Below is a block of records: output all of them exactly and leave out the pictures.
++++ GIVEN RECORDS
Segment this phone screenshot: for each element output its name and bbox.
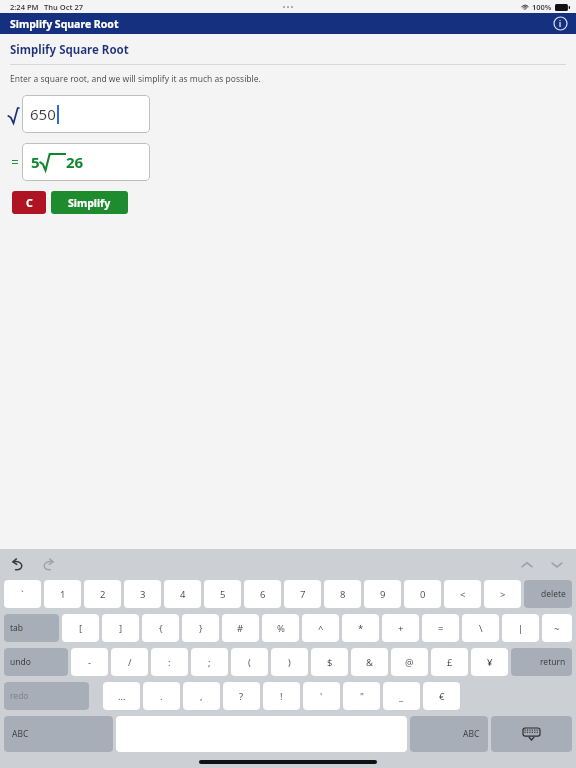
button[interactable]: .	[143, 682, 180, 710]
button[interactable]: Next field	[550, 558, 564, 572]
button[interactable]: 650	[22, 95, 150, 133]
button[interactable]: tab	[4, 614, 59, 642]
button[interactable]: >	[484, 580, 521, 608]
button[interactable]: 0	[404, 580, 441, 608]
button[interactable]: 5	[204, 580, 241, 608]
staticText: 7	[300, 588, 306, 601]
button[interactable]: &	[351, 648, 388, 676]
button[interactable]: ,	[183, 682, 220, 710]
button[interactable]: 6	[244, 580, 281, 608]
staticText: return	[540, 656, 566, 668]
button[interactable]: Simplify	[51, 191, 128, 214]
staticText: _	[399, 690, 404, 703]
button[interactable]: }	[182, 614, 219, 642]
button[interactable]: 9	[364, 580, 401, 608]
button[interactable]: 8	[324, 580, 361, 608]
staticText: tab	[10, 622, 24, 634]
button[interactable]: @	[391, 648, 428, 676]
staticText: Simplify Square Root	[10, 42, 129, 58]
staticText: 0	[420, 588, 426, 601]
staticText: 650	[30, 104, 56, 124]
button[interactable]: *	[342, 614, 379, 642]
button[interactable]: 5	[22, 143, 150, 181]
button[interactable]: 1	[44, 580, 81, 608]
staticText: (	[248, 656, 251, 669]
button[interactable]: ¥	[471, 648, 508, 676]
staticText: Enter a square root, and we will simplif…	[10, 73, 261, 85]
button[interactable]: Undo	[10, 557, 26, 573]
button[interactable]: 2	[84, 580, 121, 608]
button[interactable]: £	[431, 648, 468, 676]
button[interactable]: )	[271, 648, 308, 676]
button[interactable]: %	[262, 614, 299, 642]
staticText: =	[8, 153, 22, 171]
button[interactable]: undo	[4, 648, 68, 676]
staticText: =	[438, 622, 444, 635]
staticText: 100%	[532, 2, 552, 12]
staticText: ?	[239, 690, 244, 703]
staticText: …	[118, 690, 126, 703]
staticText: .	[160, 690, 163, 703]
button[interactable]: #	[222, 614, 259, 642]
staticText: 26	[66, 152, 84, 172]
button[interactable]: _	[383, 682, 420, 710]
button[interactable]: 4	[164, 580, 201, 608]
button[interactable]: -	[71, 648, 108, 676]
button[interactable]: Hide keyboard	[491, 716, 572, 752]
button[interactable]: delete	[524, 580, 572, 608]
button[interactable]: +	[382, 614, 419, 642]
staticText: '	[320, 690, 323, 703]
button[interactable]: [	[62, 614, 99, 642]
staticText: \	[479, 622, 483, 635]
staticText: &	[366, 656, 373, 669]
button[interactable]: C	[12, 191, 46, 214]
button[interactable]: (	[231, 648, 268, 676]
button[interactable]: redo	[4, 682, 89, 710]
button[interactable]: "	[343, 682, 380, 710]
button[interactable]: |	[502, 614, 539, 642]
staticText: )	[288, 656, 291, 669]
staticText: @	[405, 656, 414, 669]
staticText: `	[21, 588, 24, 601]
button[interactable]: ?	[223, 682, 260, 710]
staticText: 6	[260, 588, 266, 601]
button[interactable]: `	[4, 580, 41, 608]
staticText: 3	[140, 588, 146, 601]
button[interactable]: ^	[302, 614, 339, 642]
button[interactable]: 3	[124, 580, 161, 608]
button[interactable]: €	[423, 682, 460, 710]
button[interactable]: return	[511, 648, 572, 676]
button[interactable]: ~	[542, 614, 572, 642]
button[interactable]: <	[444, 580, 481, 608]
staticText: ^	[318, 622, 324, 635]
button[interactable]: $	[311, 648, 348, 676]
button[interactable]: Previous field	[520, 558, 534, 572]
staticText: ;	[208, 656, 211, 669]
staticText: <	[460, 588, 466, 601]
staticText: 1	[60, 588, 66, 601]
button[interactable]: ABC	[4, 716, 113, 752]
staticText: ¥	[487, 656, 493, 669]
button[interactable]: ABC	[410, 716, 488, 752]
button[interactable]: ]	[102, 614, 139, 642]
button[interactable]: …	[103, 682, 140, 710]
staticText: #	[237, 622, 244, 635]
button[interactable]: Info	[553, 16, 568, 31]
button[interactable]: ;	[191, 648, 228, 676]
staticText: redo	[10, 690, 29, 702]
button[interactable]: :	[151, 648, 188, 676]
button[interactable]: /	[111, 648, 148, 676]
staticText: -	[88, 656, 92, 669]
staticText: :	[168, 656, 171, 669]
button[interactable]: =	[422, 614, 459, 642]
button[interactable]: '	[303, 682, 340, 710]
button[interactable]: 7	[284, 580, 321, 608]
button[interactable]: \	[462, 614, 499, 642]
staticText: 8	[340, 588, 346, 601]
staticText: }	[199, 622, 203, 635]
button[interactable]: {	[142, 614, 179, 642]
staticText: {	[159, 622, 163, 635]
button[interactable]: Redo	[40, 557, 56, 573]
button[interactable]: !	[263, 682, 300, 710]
++++++++
• _RESPONSE FOR THIS EXERCISE_:
Segment this phone screenshot: for each element output its name and bbox.
button[interactable]: .	[143, 682, 180, 710]
button[interactable]: Next field	[550, 558, 564, 572]
button[interactable]: 650	[22, 95, 150, 133]
button[interactable]: tab	[4, 614, 59, 642]
button[interactable]: >	[484, 580, 521, 608]
button[interactable]: 0	[404, 580, 441, 608]
button[interactable]: 5	[204, 580, 241, 608]
staticText: 7	[300, 588, 306, 601]
button[interactable]: &	[351, 648, 388, 676]
button[interactable]: ,	[183, 682, 220, 710]
button[interactable]: 6	[244, 580, 281, 608]
staticText: return	[540, 656, 566, 668]
button[interactable]: Simplify	[51, 191, 128, 214]
staticText: _	[399, 690, 404, 703]
button[interactable]: }	[182, 614, 219, 642]
button[interactable]: 9	[364, 580, 401, 608]
button[interactable]: 8	[324, 580, 361, 608]
staticText: tab	[10, 622, 24, 634]
button[interactable]: @	[391, 648, 428, 676]
staticText: Simplify Square Root	[10, 42, 129, 58]
staticText: 0	[420, 588, 426, 601]
staticText: 650	[30, 104, 56, 124]
button[interactable]: *	[342, 614, 379, 642]
button[interactable]: 5	[22, 143, 150, 181]
button[interactable]: 1	[44, 580, 81, 608]
staticText: (	[248, 656, 251, 669]
button[interactable]: ¥	[471, 648, 508, 676]
staticText: Enter a square root, and we will simplif…	[10, 73, 261, 85]
button[interactable]: Undo	[10, 557, 26, 573]
button[interactable]: 2	[84, 580, 121, 608]
button[interactable]: £	[431, 648, 468, 676]
button[interactable]: )	[271, 648, 308, 676]
button[interactable]: %	[262, 614, 299, 642]
staticText: =	[8, 153, 22, 171]
button[interactable]: undo	[4, 648, 68, 676]
staticText: =	[438, 622, 444, 635]
staticText: 100%	[532, 2, 552, 12]
staticText: ?	[239, 690, 244, 703]
staticText: …	[118, 690, 126, 703]
staticText: .	[160, 690, 163, 703]
button[interactable]: #	[222, 614, 259, 642]
staticText: 26	[66, 152, 84, 172]
button[interactable]: _	[383, 682, 420, 710]
button[interactable]: 4	[164, 580, 201, 608]
button[interactable]: -	[71, 648, 108, 676]
button[interactable]: Hide keyboard	[491, 716, 572, 752]
button[interactable]: delete	[524, 580, 572, 608]
button[interactable]: +	[382, 614, 419, 642]
staticText: '	[320, 690, 323, 703]
button[interactable]: [	[62, 614, 99, 642]
staticText: \	[479, 622, 483, 635]
staticText: &	[366, 656, 373, 669]
button[interactable]: C	[12, 191, 46, 214]
button[interactable]: (	[231, 648, 268, 676]
button[interactable]: redo	[4, 682, 89, 710]
button[interactable]: "	[343, 682, 380, 710]
button[interactable]: |	[502, 614, 539, 642]
staticText: )	[288, 656, 291, 669]
staticText: @	[405, 656, 414, 669]
staticText: `	[21, 588, 24, 601]
button[interactable]: ?	[223, 682, 260, 710]
staticText: 6	[260, 588, 266, 601]
button[interactable]: `	[4, 580, 41, 608]
staticText: 3	[140, 588, 146, 601]
button[interactable]: ^	[302, 614, 339, 642]
button[interactable]: 3	[124, 580, 161, 608]
button[interactable]: €	[423, 682, 460, 710]
button[interactable]: return	[511, 648, 572, 676]
button[interactable]: ~	[542, 614, 572, 642]
button[interactable]: <	[444, 580, 481, 608]
staticText: ^	[318, 622, 324, 635]
button[interactable]: $	[311, 648, 348, 676]
button[interactable]: Previous field	[520, 558, 534, 572]
staticText: ;	[208, 656, 211, 669]
staticText: <	[460, 588, 466, 601]
staticText: 1	[60, 588, 66, 601]
button[interactable]: ABC	[4, 716, 113, 752]
staticText: ¥	[487, 656, 493, 669]
button[interactable]: ABC	[410, 716, 488, 752]
button[interactable]: ]	[102, 614, 139, 642]
button[interactable]: …	[103, 682, 140, 710]
staticText: #	[237, 622, 244, 635]
button[interactable]: Info	[553, 16, 568, 31]
button[interactable]: ;	[191, 648, 228, 676]
staticText: redo	[10, 690, 29, 702]
button[interactable]: :	[151, 648, 188, 676]
button[interactable]: /	[111, 648, 148, 676]
staticText: -	[88, 656, 92, 669]
staticText: :	[168, 656, 171, 669]
button[interactable]: =	[422, 614, 459, 642]
button[interactable]: '	[303, 682, 340, 710]
button[interactable]: 7	[284, 580, 321, 608]
button[interactable]: \	[462, 614, 499, 642]
staticText: 8	[340, 588, 346, 601]
staticText: }	[199, 622, 203, 635]
button[interactable]: {	[142, 614, 179, 642]
staticText: {	[159, 622, 163, 635]
button[interactable]: Redo	[40, 557, 56, 573]
button[interactable]: !	[263, 682, 300, 710]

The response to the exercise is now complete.